『アレクサンドロス東征記』(Anabasis Alexandri、ギリシア語: ?λεξ?νδρου ?ν?βασι? Alexandrou anabasis)は、2世紀にアッリアノスにより書かれた、アレクサンドロス3世(アレクサンドロス大王)の東征の記録である。
ギリシャ語 anabasis
は、海辺から内陸までの遠征を指すので(これに対し katabasis は「内陸から海辺への旅」を意味する)、原題の字義通りの意味は『アレクサンドロスの内陸への遠征』である。

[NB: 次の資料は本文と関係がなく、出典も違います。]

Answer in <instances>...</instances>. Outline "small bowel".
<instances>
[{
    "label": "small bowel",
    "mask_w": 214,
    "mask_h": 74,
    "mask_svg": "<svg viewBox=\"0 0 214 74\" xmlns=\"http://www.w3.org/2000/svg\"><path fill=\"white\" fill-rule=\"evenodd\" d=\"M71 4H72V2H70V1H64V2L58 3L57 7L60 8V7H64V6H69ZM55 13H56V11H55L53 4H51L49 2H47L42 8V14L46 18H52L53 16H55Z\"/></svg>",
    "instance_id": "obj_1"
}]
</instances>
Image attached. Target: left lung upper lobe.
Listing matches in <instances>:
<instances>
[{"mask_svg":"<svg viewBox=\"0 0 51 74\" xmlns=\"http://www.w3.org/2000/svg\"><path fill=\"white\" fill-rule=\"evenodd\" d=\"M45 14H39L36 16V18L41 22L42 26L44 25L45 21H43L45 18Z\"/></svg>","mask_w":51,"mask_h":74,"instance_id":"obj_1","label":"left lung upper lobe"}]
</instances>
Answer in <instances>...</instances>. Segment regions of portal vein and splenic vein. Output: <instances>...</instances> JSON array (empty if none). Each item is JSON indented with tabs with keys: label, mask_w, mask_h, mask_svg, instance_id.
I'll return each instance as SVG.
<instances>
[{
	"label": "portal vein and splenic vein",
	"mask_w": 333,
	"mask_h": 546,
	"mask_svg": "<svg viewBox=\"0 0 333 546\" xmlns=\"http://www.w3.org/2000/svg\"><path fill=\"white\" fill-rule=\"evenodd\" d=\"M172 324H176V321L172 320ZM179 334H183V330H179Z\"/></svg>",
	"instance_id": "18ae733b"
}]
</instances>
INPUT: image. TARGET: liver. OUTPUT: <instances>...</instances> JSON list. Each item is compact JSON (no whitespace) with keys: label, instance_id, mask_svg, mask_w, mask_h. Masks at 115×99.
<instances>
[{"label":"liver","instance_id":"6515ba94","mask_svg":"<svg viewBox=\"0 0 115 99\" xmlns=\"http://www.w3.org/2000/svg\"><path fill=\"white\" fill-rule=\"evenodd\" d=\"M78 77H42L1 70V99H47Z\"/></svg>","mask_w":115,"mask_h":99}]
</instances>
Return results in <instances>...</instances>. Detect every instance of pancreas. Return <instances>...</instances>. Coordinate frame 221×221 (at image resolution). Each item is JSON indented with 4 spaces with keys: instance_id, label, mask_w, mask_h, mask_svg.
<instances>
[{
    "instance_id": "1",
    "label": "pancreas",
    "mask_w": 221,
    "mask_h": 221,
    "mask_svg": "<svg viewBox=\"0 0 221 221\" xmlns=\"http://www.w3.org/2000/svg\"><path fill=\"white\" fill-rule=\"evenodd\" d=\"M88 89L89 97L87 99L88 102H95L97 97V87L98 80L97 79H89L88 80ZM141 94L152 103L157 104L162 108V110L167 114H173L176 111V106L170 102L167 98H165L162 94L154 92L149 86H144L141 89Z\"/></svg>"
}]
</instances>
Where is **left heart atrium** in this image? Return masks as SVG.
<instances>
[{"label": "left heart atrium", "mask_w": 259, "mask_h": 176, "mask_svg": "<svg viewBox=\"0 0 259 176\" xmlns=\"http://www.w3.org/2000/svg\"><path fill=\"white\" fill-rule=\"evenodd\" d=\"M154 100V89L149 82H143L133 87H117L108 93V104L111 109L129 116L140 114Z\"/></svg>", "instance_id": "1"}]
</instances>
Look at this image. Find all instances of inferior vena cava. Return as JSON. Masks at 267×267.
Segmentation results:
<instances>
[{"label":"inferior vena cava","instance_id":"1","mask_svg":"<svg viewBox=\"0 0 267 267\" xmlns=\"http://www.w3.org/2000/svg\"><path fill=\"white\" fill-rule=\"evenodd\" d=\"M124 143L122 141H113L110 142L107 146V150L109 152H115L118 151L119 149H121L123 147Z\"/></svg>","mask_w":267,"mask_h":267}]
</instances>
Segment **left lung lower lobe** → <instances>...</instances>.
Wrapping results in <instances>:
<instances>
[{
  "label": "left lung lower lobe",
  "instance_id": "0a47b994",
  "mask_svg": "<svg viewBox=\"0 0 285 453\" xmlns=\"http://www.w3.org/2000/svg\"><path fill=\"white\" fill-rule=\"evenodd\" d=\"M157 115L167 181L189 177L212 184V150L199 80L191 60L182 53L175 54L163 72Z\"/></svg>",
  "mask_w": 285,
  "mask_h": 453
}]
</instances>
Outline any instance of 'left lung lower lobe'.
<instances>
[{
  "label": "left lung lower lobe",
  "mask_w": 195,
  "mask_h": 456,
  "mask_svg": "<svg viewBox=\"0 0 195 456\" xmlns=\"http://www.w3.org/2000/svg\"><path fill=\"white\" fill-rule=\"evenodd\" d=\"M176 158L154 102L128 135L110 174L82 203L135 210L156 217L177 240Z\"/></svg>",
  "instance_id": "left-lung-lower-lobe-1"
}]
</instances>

著者アッリアノスは、アレクサンドロス3世の軍の指揮官で彼の後継者の一人であるプトレマイオス1世の書いたアレクサンドロス3世の伝記『アレクサンドロス大王伝』などの資料をもとに本書を記した。本書は、アレクサンドロス3世の遠征に関して現存する数少ない完全な報告書の一つであり、アレクサンドロス3世に関する評伝の中で最も重要なものと評されている。ただし、本書は軍事的記述を中心とする歴史書であり、アレクサンドロスの私生活やギリシャの政治における彼の役割などに関してはほとんど記載されていない。

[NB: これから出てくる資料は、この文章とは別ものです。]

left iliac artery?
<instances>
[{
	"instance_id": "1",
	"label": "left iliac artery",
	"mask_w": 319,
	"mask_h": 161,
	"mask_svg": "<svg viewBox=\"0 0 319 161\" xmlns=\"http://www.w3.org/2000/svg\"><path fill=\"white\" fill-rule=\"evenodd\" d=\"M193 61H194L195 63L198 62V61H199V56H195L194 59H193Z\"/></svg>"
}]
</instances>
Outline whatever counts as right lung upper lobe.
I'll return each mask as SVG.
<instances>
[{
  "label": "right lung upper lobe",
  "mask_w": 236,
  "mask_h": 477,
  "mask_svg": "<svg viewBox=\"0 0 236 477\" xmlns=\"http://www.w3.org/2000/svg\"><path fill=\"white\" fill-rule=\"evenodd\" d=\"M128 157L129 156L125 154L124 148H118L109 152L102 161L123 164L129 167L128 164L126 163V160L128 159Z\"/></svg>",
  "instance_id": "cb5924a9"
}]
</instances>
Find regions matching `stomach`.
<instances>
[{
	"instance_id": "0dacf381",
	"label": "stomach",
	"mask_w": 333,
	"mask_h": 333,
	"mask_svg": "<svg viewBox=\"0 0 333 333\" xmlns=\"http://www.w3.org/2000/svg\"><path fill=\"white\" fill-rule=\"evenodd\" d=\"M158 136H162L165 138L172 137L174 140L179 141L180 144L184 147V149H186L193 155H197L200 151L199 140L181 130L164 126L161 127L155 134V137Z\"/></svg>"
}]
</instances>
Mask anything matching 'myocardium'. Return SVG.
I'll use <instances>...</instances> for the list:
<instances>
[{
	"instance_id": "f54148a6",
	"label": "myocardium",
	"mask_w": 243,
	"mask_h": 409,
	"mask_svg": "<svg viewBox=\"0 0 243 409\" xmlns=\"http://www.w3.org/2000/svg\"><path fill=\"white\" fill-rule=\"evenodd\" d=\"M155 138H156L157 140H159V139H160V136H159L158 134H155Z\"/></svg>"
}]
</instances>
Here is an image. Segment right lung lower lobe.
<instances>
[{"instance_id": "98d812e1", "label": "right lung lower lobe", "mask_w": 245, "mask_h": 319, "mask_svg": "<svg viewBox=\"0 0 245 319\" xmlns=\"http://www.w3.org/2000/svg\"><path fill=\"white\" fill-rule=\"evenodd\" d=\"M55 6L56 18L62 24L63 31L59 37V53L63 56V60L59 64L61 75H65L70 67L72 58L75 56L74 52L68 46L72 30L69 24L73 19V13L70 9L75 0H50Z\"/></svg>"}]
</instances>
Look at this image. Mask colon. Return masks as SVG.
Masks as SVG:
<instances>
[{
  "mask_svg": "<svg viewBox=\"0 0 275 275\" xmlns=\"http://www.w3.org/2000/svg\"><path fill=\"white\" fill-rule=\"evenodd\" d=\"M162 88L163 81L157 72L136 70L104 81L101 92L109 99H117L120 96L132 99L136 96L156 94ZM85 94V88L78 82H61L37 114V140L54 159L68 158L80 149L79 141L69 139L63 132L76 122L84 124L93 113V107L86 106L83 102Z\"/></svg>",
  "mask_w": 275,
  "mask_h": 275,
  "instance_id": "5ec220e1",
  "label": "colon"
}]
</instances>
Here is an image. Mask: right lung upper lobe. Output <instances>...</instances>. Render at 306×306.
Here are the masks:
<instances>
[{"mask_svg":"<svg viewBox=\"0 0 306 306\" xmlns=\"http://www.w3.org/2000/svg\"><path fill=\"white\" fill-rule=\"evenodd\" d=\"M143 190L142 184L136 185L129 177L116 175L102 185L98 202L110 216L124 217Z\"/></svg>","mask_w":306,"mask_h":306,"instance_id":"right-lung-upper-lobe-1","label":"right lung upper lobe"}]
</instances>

構成Alexandri anabasis(1575年)
全7巻から成るが、ほとんどの写本で、第8巻・補巻・別巻といった位置付けで『インド誌』(希: Ινδικ? ξυγγραφ?)が付属されている[1]。
第1巻 - 前336年秋-前333年春
序言・史料
アレクサンドロス3世の即位(前336年)。コリントス同盟の盟主権継承。
北方遠征
トリバッロイ人制圧。イストロス川(ドナウ川)を越えてゲタイ人を追う。
イリュリア諸族の蜂起。ペッリオン砦の戦闘。
テーバイの蜂起に対する南下と鎮圧。アテナイ使節による対応工作。
マケドニアの首都ペッラに一時帰還。旧都アイガイでオリュンピア競技祭を開催。
東征開始(前334年)。ヘッレスポントス(ダーダネルス海峡)越えとトロイア詣で。
(第二序文 - 『東征記』執筆の動機)
グラニコス河畔の戦い
サルディス占領。トロアス地方制圧。エペソス解放。
ミレトス攻略戦
ハリカルナッソス攻略戦
東征一年目の越冬。ゴルディオンでの全軍再集結。
第2巻 - 前333年春-前332年秋
メムノンおよびその後継者指揮のペルシア艦隊によるエーゲ海奪回作戦。
「ゴルディアスの結び目」に関するエピソード。
キリキア門通過、タルソスへ。
イッソス攻略戦。逃走するダレイオス3世を追ってダマスコス占領。
シリア、ポイニキアへ。
テュロス包囲戦
ガザ攻略戦
第3巻 - 前332年秋-前329年夏
エジプト無血征服。アレクサンドレイア(アレクサンドリア)市の建設に着手。
エーゲ海におけるペルシア艦隊制圧完了の報告。
シリア、ポイニキアへ回帰。
ガウガメラの戦い
バビュロン、スーサを占領。
ペルシス門通過、ペルセポリス占領、王宮焼き払い。
エクバタナへ進出。ダレイオス3世の横死。
タプリア、マルディア地方(エルブルス山中)制圧。
アレイア地方、ドランギアナ地方へ侵攻。
ピロタスの陰謀と処刑。パルメニオンの暗殺。
カウカソス山(ヒンドゥークシュ山脈)越え。
バクトリア、ソグディアナ侵攻。オクソス川(アムダリヤ川)越え。ベッソスの引き渡し。
ヤクサルテス川(シルダリヤ川)に関する考察。
第4巻 - 前329年夏-前326年春
スキュタイ使者との交渉。
ヤクサルテス川(シルダリヤ川)河畔に、アレクサンドレイア・エスカテ(最果てのアレクサンドリア)建設。
ソグディアナ人・バクトリア人の連帯蜂起。マラカンダへ援軍送る。
ヤクサルテス川の戦い
ザリアスパでの冬営。ベッソス処刑。クレイトスを刺殺。
カッリステネスと跪拝礼。
スキュタイとコラスミアからの使者。
オクソス川(アムダリヤ川)を越え、ソグディアナ再侵攻。スピタメネスの反攻と死。